# Calor and user-owned portable LPG cylinders..



## Don_Madge (May 1, 2005)

The following article appears in the latest edition of the Caravan Club Magazine. 

CALOR HAS advised all its stockists, including company-owned sites, which supply autogas, not to refill user-owned portable LPG cylinders.. 

The company has established that, although it is not currently illegal to fill refillable cylinders at an autogas site, the insurance protection covering a Calor autogas installation may be jeopardised as a result of any incidents arising from refilling such cylinders. 

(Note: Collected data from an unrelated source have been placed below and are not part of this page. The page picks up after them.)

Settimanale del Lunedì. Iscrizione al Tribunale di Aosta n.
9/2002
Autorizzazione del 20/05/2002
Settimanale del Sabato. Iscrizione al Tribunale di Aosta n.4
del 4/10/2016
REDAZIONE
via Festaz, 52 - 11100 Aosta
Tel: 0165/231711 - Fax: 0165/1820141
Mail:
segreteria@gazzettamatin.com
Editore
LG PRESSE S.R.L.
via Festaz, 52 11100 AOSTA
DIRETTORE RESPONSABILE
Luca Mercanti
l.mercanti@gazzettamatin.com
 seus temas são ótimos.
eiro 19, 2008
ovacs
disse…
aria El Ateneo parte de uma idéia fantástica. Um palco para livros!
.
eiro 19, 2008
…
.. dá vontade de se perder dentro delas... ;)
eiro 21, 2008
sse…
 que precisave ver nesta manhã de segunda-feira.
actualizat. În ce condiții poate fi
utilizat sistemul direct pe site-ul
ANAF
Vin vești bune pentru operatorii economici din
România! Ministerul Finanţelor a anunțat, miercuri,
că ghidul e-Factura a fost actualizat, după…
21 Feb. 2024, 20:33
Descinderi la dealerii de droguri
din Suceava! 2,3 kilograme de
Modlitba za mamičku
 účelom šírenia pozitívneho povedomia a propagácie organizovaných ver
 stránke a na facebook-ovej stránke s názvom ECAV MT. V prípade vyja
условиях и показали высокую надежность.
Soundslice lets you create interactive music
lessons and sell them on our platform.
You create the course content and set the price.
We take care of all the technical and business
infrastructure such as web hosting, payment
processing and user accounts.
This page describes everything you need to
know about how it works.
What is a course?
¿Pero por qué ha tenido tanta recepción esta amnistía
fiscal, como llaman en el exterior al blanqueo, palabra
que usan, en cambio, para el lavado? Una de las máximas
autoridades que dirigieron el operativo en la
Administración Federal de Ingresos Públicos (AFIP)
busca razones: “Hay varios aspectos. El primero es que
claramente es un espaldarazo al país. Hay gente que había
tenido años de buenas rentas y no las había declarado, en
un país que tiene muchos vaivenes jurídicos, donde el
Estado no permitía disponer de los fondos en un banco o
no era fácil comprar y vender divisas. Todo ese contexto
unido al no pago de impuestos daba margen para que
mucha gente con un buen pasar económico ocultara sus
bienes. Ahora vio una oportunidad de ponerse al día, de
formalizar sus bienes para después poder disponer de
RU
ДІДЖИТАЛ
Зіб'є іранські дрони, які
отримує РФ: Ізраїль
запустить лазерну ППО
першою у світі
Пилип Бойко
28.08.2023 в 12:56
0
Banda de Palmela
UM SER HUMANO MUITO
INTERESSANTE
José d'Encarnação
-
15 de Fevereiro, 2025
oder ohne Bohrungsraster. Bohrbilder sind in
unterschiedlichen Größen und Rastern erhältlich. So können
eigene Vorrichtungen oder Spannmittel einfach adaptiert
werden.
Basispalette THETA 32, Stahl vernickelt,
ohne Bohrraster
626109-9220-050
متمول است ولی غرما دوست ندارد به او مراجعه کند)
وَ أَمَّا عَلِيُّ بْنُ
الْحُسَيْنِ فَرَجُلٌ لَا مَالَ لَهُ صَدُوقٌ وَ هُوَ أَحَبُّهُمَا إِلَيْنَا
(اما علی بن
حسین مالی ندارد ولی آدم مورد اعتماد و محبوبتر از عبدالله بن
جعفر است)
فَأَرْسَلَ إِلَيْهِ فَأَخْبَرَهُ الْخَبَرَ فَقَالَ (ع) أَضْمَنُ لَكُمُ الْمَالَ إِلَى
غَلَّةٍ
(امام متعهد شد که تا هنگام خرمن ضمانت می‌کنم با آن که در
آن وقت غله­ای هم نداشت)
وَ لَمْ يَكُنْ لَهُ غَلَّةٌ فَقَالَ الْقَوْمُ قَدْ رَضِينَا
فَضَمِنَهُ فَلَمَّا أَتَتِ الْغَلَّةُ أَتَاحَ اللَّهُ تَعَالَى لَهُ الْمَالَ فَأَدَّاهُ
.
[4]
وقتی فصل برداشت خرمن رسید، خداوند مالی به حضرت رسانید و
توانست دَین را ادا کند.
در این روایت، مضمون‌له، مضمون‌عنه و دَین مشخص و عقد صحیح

The advice does not cover permanently attached tanks for heating and cooking, as they come under the Road Vehicles Construction& Use Regulations. Meanwhi1e, Calor is advising that any customers requesting such a service should be directed back to the origina1supplier of the cylinder. 

I wonder if there other filling stations other than supplied by Calor?I've contacted Calor and will post the reply if and when. 

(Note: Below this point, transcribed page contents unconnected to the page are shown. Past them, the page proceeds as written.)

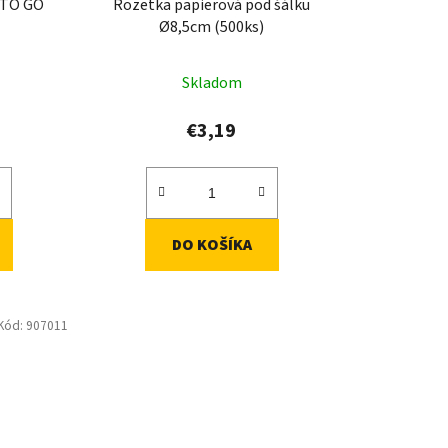
 TO GO
Rozetka papierová pod šálku
k
Ø8,5cm (500ks)
t
o
Skladom
v
€3,19
DO KOŠÍKA
Kód:
907011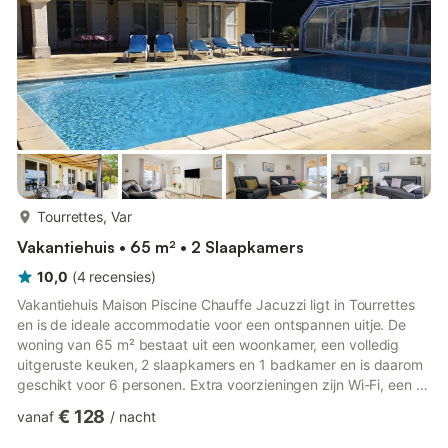
meer...
Tourrettes, Var
Vakantiehuis • 65 m² • 2 Slaapkamers
10,0
(
4
recensies
)
Vakantiehuis Maison Piscine Chauffe Jacuzzi ligt in Tourrettes
en is de ideale accommodatie voor een ontspannen uitje. De
woning van 65 m² bestaat uit een woonkamer, een volledig
uitgeruste keuken, 2 slaapkamers en 1 badkamer en is daarom
geschikt voor 6 personen. Extra voorzieningen zijn Wi-Fi, een tv
en een wasmachine. Daarnaast zijn een privésauna, een
€ 128
vanaf
/
nacht
tafeltennistafel, een eigen fitnessruimte en fitnessapparatuur
beschikbaar voor gebruik. Een spa is ook beschikbaar op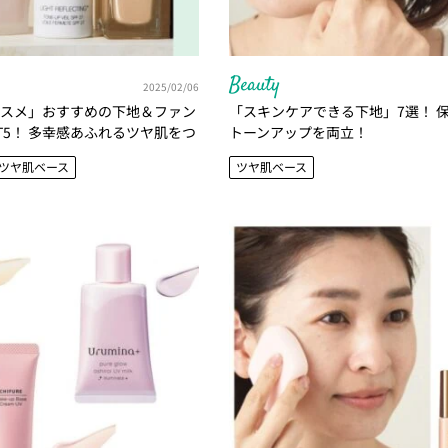
Beauty
2025/02/06
コスメ」おすすめの下地＆ファン
「スキンケアできる下地」7選！ 
T5！ 多幸感あふれるツヤ肌をつ
トーンアップを両立！
ツヤ肌ベース
ツヤ肌ベース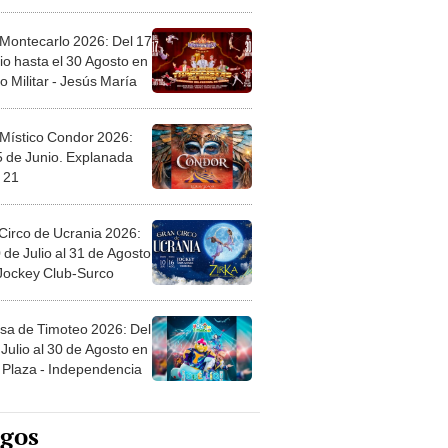
l
 Montecarlo 2026: Del 17
io hasta el 30 Agosto en
o Militar - Jesús María
 Místico Condor 2026:
5 de Junio. Explanada
 21
Circo de Ucrania 2026:
 de Julio al 31 de Agosto
 Jockey Club-Surco
sa de Timoteo 2026: Del
Julio al 30 de Agosto en
Plaza - Independencia
egos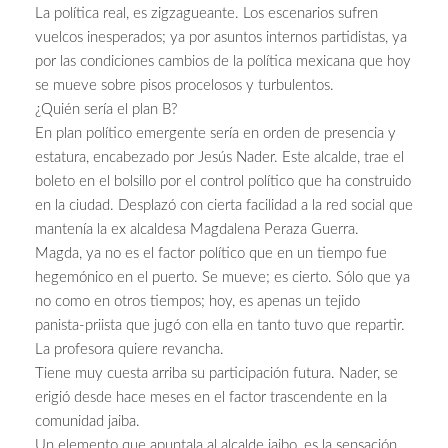
La política real, es zigzagueante. Los escenarios sufren
vuelcos inesperados; ya por asuntos internos partidistas, ya
por las condiciones cambios de la política mexicana que hoy
se mueve sobre pisos procelosos y turbulentos.
¿Quién sería el plan B?
En plan político emergente sería en orden de presencia y
estatura, encabezado por Jesús Nader. Este alcalde, trae el
boleto en el bolsillo por el control político que ha construido
en la ciudad. Desplazó con cierta facilidad a la red social que
mantenía la ex alcaldesa Magdalena Peraza Guerra.
Magda, ya no es el factor político que en un tiempo fue
hegemónico en el puerto. Se mueve; es cierto. Sólo que ya
no como en otros tiempos; hoy, es apenas un tejido
panista-priista que jugó con ella en tanto tuvo que repartir.
La profesora quiere revancha.
Tiene muy cuesta arriba su participación futura. Nader, se
erigió desde hace meses en el factor trascendente en la
comunidad jaiba.
Un elemento que apuntala al alcalde jaibo, es la sensación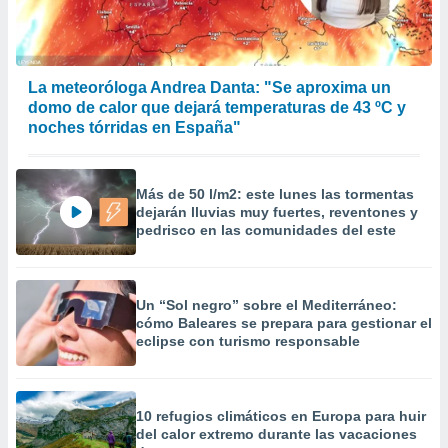
 la
da, crear un
personalizar
La meteoróloga Andrea Danta: "Se aproxima un
o, uso de
domo de calor que dejará temperaturas de 43 ºC y
a la
e contenido
noches tórridas en España"
do, medir el
 de la
medir el
Más de 50 l/m2: este lunes las tormentas
 del
dejarán lluvias muy fuertes, reventones y
 comprender
pedrisco en las comunidades del este
 través de
s o a través
nación de
edentes de
Un “Sol negro” sobre el Mediterráneo:
fuentes,
cómo Baleares se prepara para gestionar el
y mejora de
eclipse con turismo responsable
os, uso de
ados con el
 seleccionar
o.
10 refugios climáticos en Europa para huir
del calor extremo durante las vacaciones
calización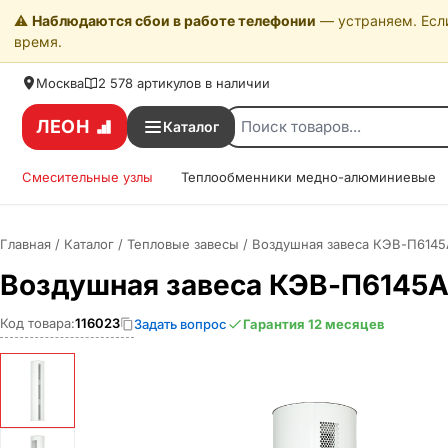
⚠️
Наблюдаются сбои в работе телефонии
— устраняем. Если
время.
Москва
2 578 артикулов в наличии
ЛЕОН
Каталог
Смесительные узлы
Теплообменники медно-алюминиевые
Главная
/
Каталог
/
Тепловые завесы
/
Воздушная завеса КЭВ-П6145
Воздушная завеса КЭВ-П6145
Код товара:
116023
Задать вопрос
Гарантия 12 месяцев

This should not effect us (I hope) as we have a external filling point, I've only filled up once in this country that was when the bottle was first installed. 

Don


----------



## Don_Madge (May 1, 2005)

This is the reply I received from Calor.

Dear Mr Madge

The Caravan Club article is correct but it is not just Calor's advice,it stems from the LPGAs statement on the subject which I attach. 

Hope this clarifies the situation.

Regards

Andrew Ford
Corporate Affairs Manager

The LPGA Statement

"It is our advice that user owned, portable LPG cylinders should not be refilled at autogas refuelling sites.
It is our view that UK Health and Safety law, particularly the new Dangerous Substances and Explosive Atmospheres Regulations (DSEAR) and the Transportable Pressure Vessels Regulations, impose significant duties on the site operator to ensure safety. Autogas filling points are places of work and their personnel have responsibility for safety to everyone on the site,including the general public. They authorise the flow of gas from the dispenser and they may be considered, in law, the filler.

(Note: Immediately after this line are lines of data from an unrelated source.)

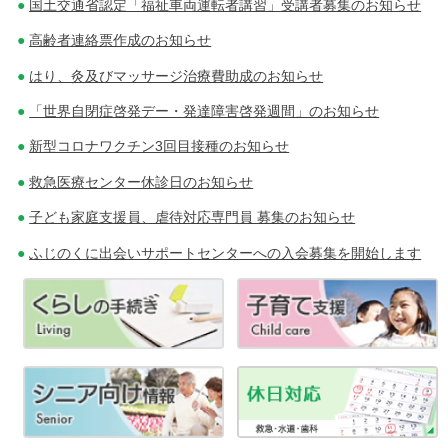
国土交通省認定「福祉車両運転者講習」受講者募集のお知らせ
高齢者連絡票作成のお知らせ
はり、灸及びマッサージ治療費助成のお知らせ
「世界自閉症啓発デー・発達障害啓発週間」のお知らせ
新型コロナワクチン3回目接種のお知らせ
救急医療センター休診日のお知らせ
子ども家庭支援員、虐待対応専門員 募集のお知らせ
ふじのくに出会いサポートセンターへの入会募集を開始します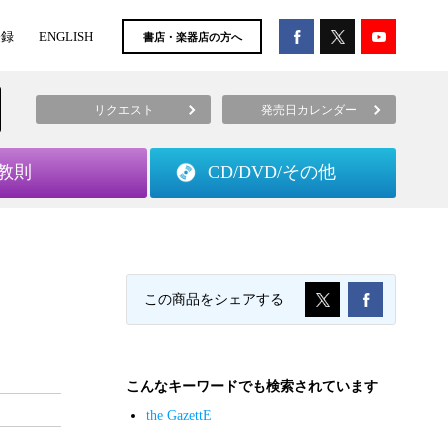
登録
ENGLISH
書店・楽器店の方へ
リクエスト
発売日カレンダー
教則
CD/DVD/
その他
この商品をシェアする
こんなキーワードでも検索されています
the GazettE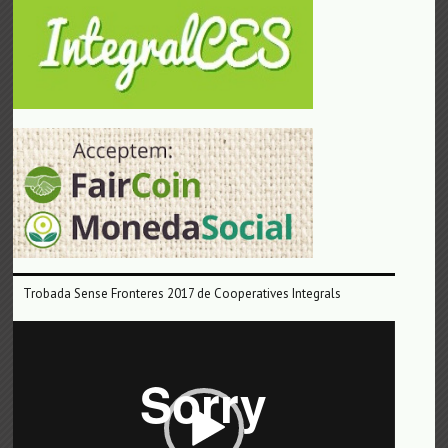
Trobada Sense Fronteres 2017 de Cooperatives Integrals
Reproductor
de
vídeo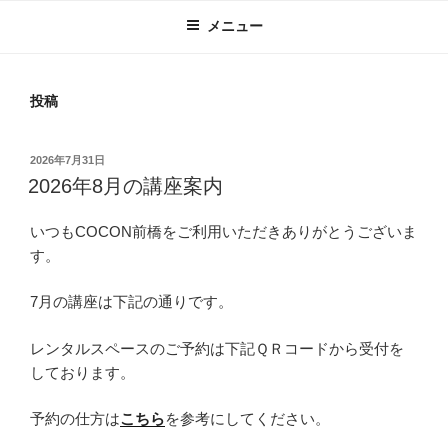
メニュー
投稿
投
2026年7月31日
稿
2026年8月の講座案内
日:
いつもCOCON前橋をご利用いただきありがとうございま
す。
7月の講座は下記の通りです。
レンタルスペースのご予約は下記ＱＲコードから受付を
しております。
予約の仕方は
こちら
を参考にしてください。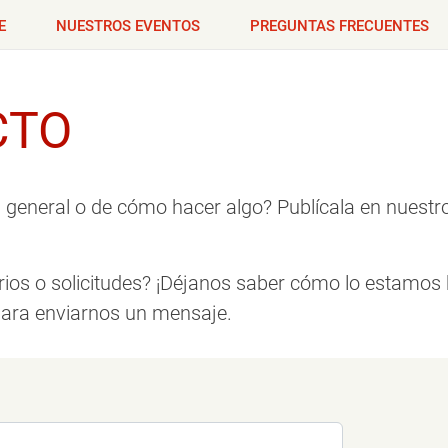
E
NUESTROS EVENTOS
PREGUNTAS FRECUENTES
CTO
 general o de cómo hacer algo? Publícala en nuestr
ios o solicitudes? ¡Déjanos saber cómo lo estamos 
para enviarnos un mensaje.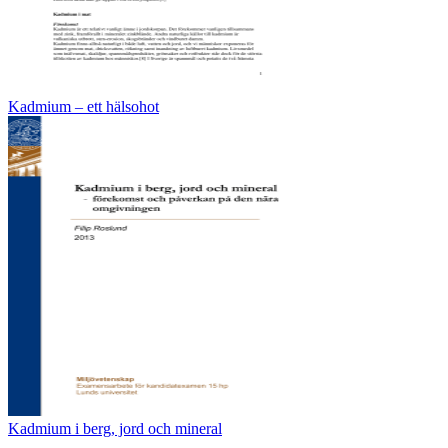
Kadmium – ett hälsohot
Kadmium i berg, jord och mineral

Safe filling of LPG cylinders requires appropriate expertise and/or equipment. 
Staff at autogas filling points cannot fulfil statutory obligations as they have neither.

Were there to be any accident the site operator could be liable to prosecution.

Tanks which are permanently attached to a vehicle for heating or cooking (on camper vans or similar) come under the Road Vehicles Construction and Use Regulations and present similar risks on filling to those for propulsion purposes and may be permitted to be re-filled at autogas refuelling sites."


----------



## Anonymous (Nov 10, 2000)

Interesting, I wonder how one defines "permanently attached" my gas cylinder is held in place by a ratchet webbing strap in a well made cradle(which obviously could be classed as portable), the refilling pipe bracket is attached to the inside skin of the locker by 3 poprivets (permanent), but the refilling pipe is attached to the bracket by 3 bolts and to the cylinder by the usual thread, now is all that classed as a permanent or portable fixture ?

All fuel tanks I've seen have bee attached by removable bolts is that permanent or portable, or am I being pedantic.

One other point, as the gas is being used for heating and cooking it should be subject to a lower rate of VAT.

Ken


----------



## nobbythehobby (May 9, 2005)

The Caravan Club have been typically sluggardly about this with their comments in their magazine over recent months, choosing to parrot the 'advice' of their commercial business partner, Calor Gas. The latter of course have significant interest in maintaining the status quo on this matter. What about all the other filling stations, Shell, BP etc.? Who else have the CC consulted?

Several months ago, the Caravan Club carried a small piece in it's 'technical section' (sic) in response to queries from a number of members who apparently saw benefits to be had from autogas refillable cylinders. One might reasonably expect that the Club, by way of responding to the interests of it's members, would put some effort into looking into the various aspects of the use of these cylinders but alas, no. Quoting the 'safety' advice of the LPGA via Calor Gas, they merely advised members not to use them on safety grounds. Why so? The great majority of these cylinders carry the same technology with safety fill cutoff and gauge that fixed tanks have and these are welcomed at autogas refill stations. Indeed, the type available from TB Turbo and MTH are manufactured by WVM, one of Europe's premier manufacturers of gas tanks.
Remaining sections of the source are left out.